I found this to be an interesting headline because, of course, the narrative is that the young today are going to be (or already are) the first generation to be less wealthy than their parents’ generation, which, to be fair, the article does tackle:
I’m an anomaly for my generation, though. Research indicates that millennials (that’s generally people born between the 1981 and 1996) are the first generation since the second world war to be worse off than the previous one. We’re less likely to own a home, with just over 40% of people aged between 25-34 being homeowners in 2011, compared to over 65% in 1991. For generation Z (people born between 1996 and 2015), the decrease is even more stark – over 35% owned homes in 1991 compared to just 10% a decade later.

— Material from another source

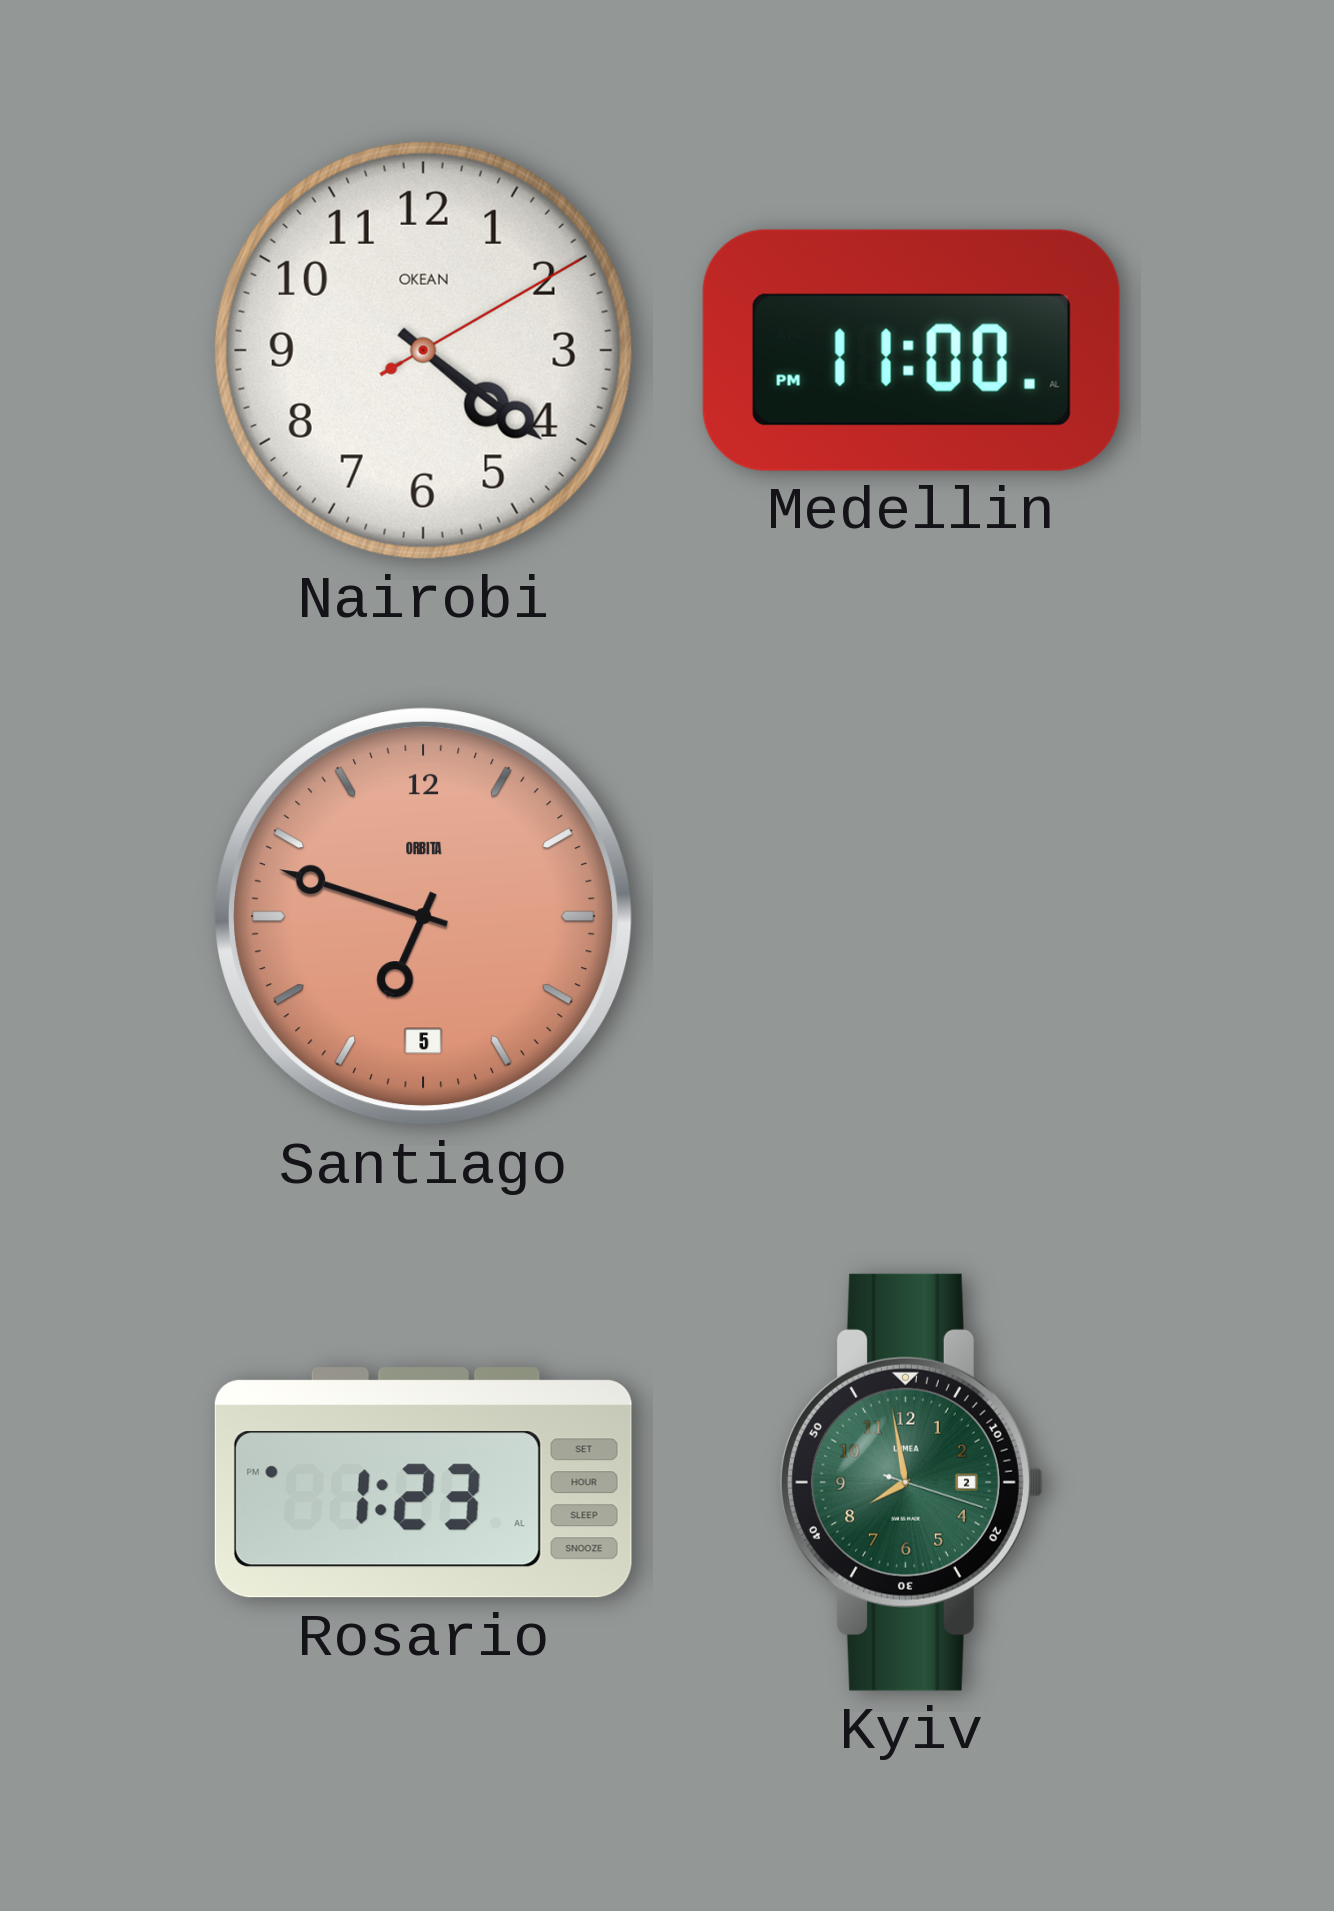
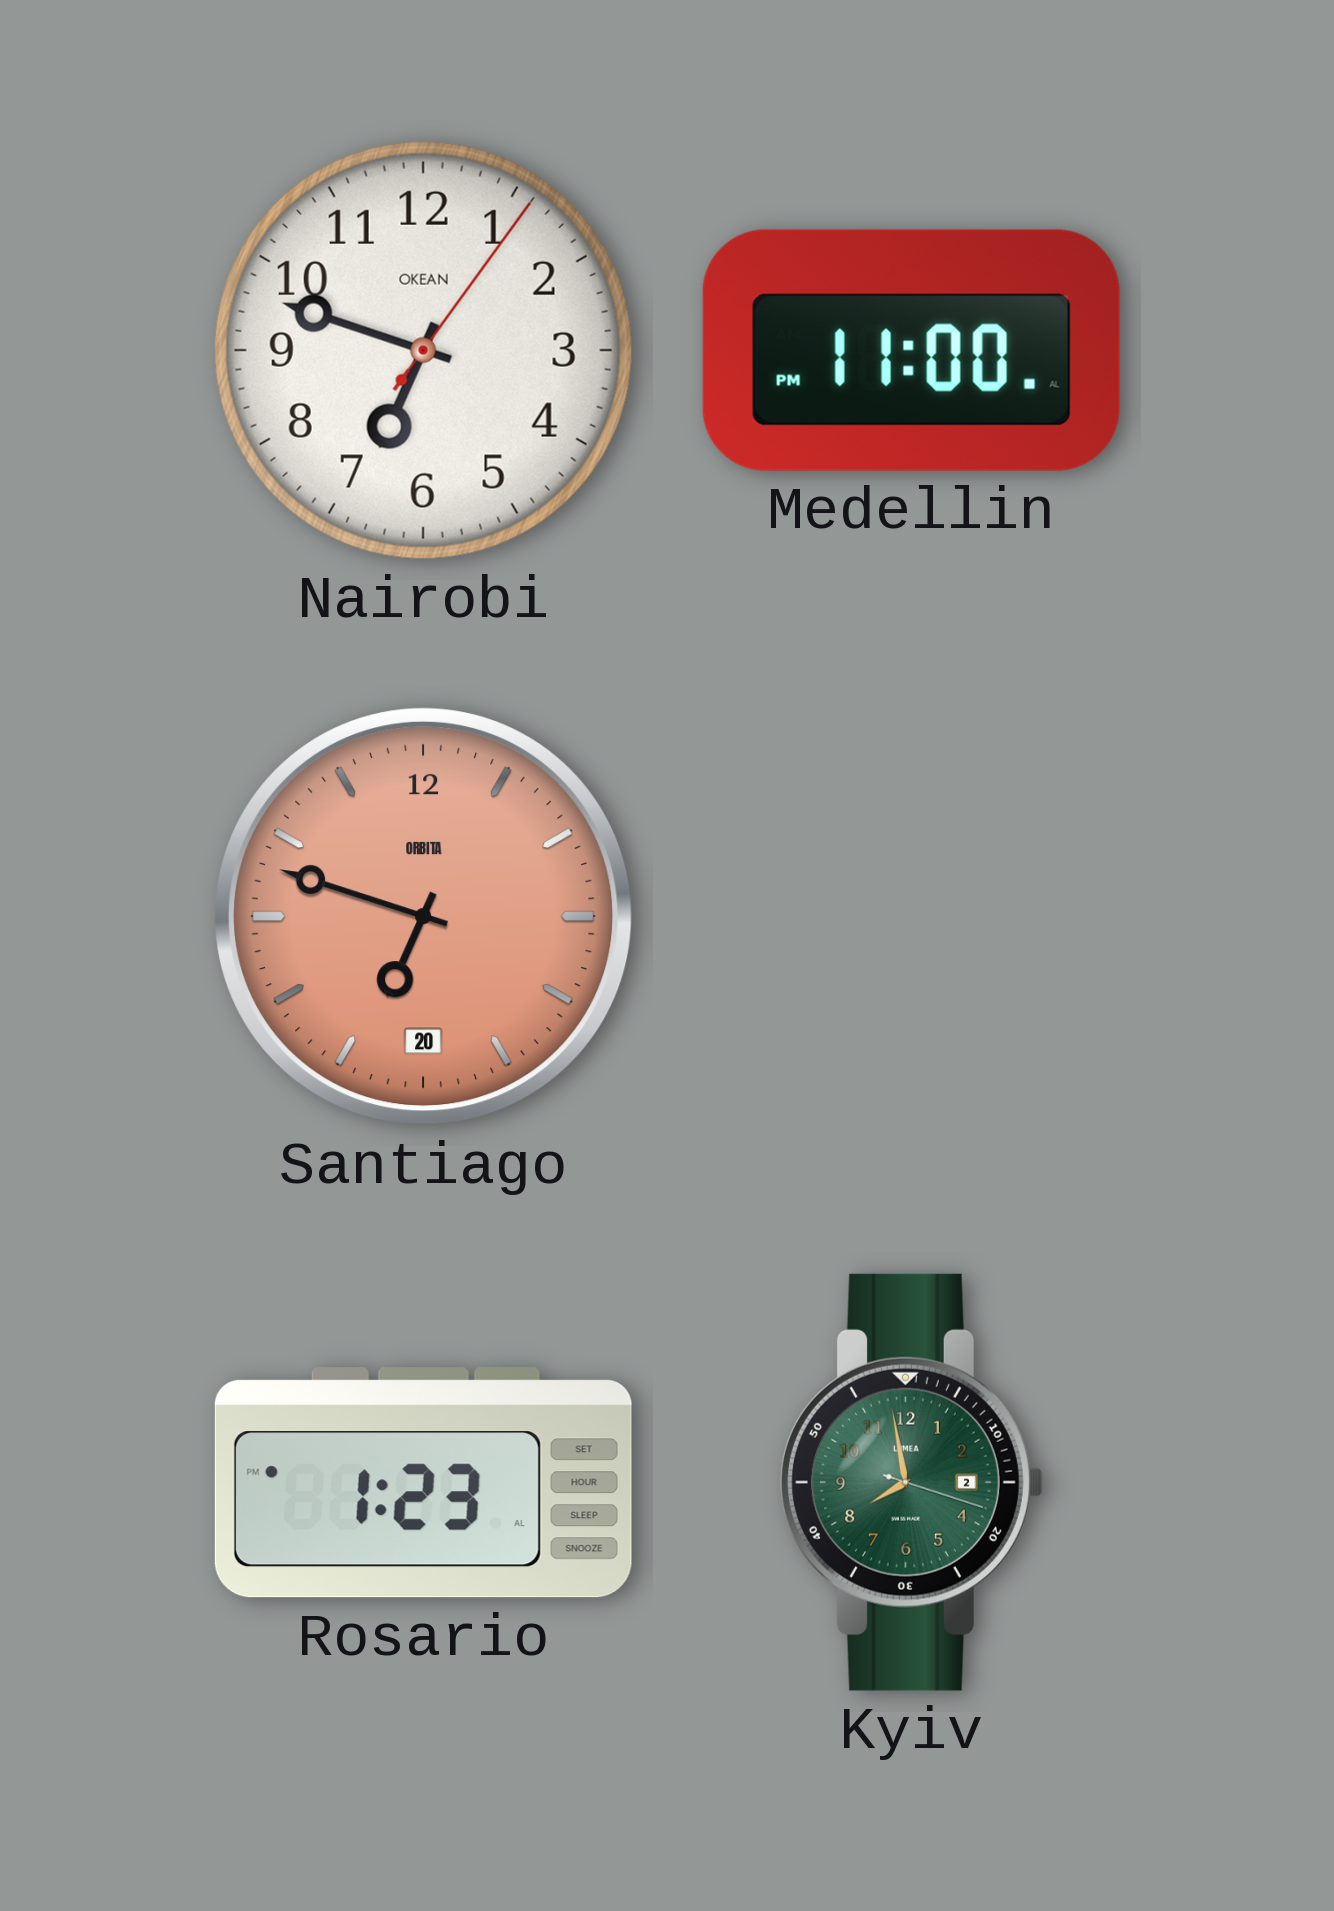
Nairobi: 4:21 -> 6:48
Santiago date: 5 -> 20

It’s quite sad that the normalisation of reliance on parents has led to a situation in which parental support is now expected, rather than nice to have. I’m no outlier, and I’ve received help from parents before, but consider myself lucky.
Even now that I earn double what my mum does, she won’t take a penny off me, and is quick to spend on me against my protests!

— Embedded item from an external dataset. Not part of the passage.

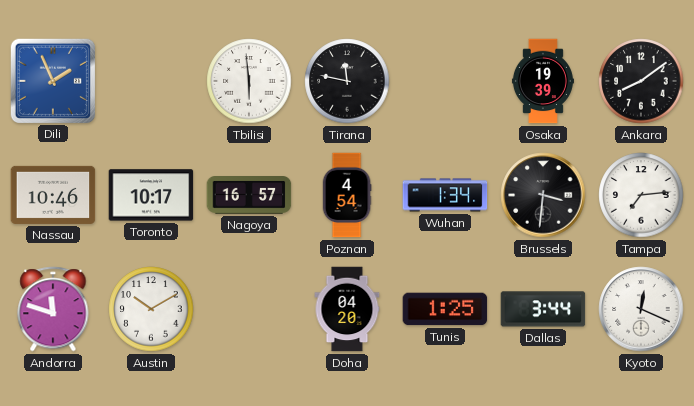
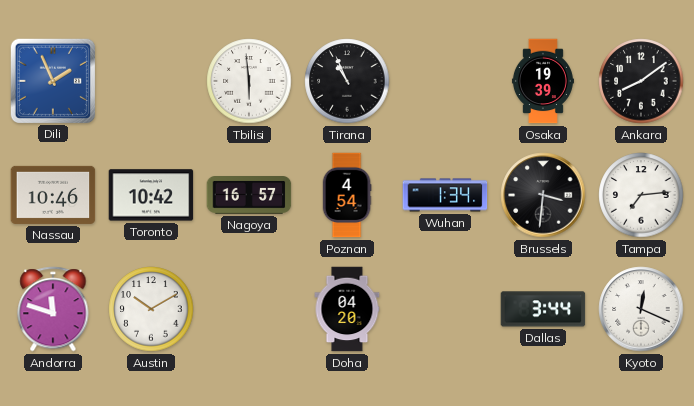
Tirana: 11:47 -> 10:56
Toronto: 10:17 -> 10:42
Tunis: 1:25 -> none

Also, potentially found a UKPF member!
Sam*, 23, says his background has made him more frugal, even though he now earns what he calls “a significant amount” working for a US tech company.
And this is a bit grim, but good on “Ethan”, and I hope he succeeds beyond his expectations.

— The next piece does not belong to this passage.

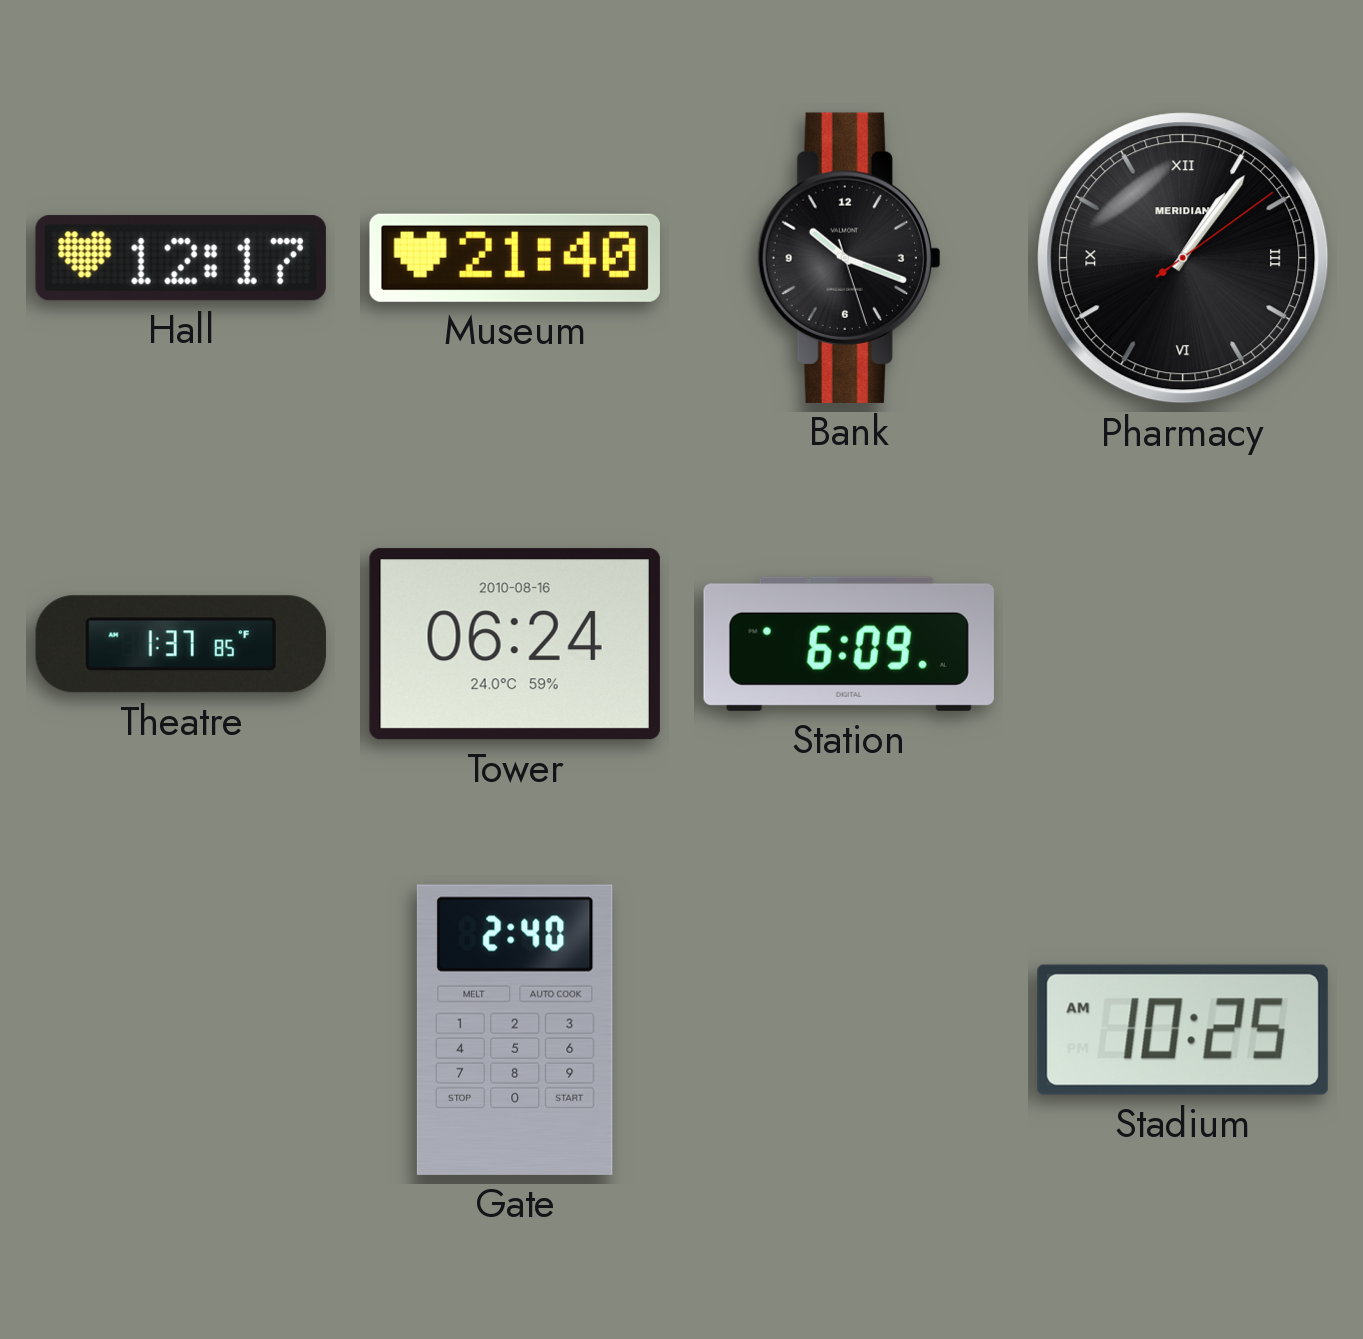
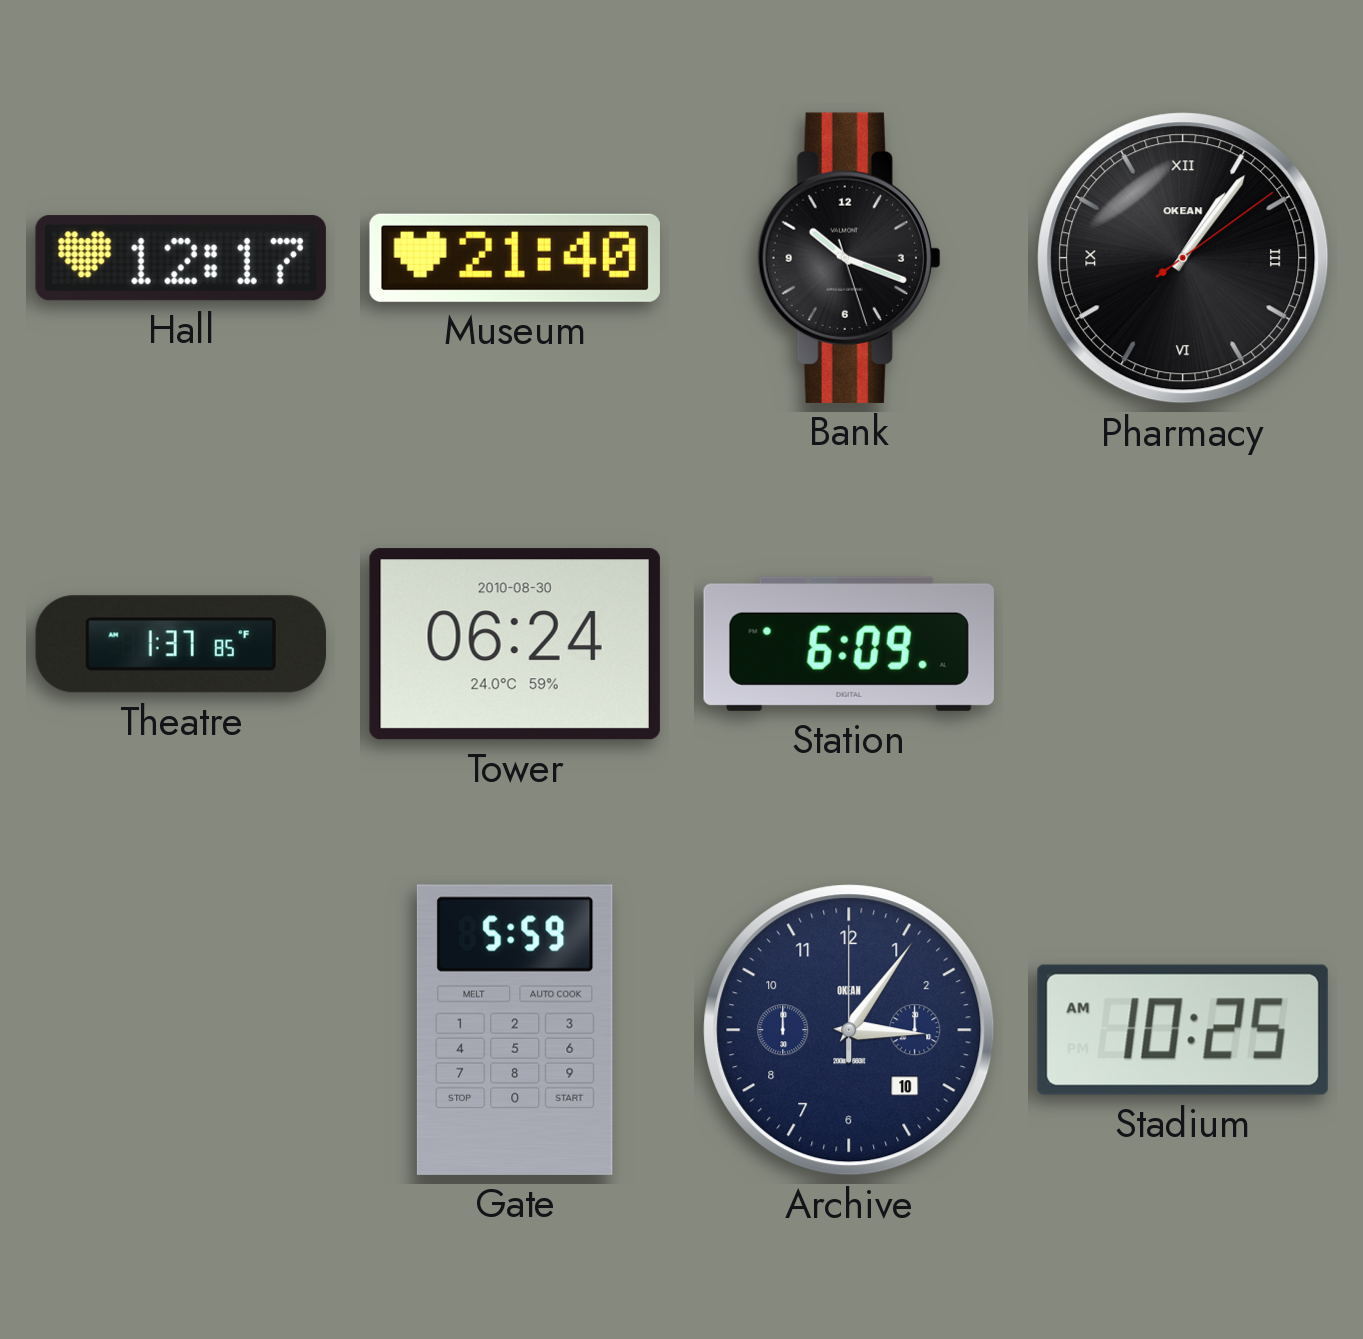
Pharmacy brand: MERIDIAN -> OKEAN
Tower date: 2010-08-16 -> 2010-08-30
Gate: 2:40 -> 5:59
Archive: none -> 3:06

While Sam and Alana’s mums own their homes, Ethan’s doesn’t, and ensuring his family is financially comfortable is one of his aims.
“My drive is to help my parents out when they’re older. I said that in my interview for my graduate role – ‘I want to buy my mum a house’, she doesn’t have a mortgage,” he says. “I think they liked that, and it helped me get the job.
“I probably will have to, because her pension’s rubbish. My dad can’t work because of health issues so I’ll have to help him as well. I imagine I’ll be contributing to my younger sister’s university fees as well.”
It’s Ethan’s choice to look after his family money-wise, but that doesn’t mean it doesn’t cause friction: “My parents hate it, I think it’s a sense of pride. But I’d be worried if I hadn’t pushed myself career-wise enough to be able to help them.”
As u/CrispyEminems has made a few comments regarding class, I thought I’d use Google to clear things up.
I came out as Technical Middle Class, which sounds about right.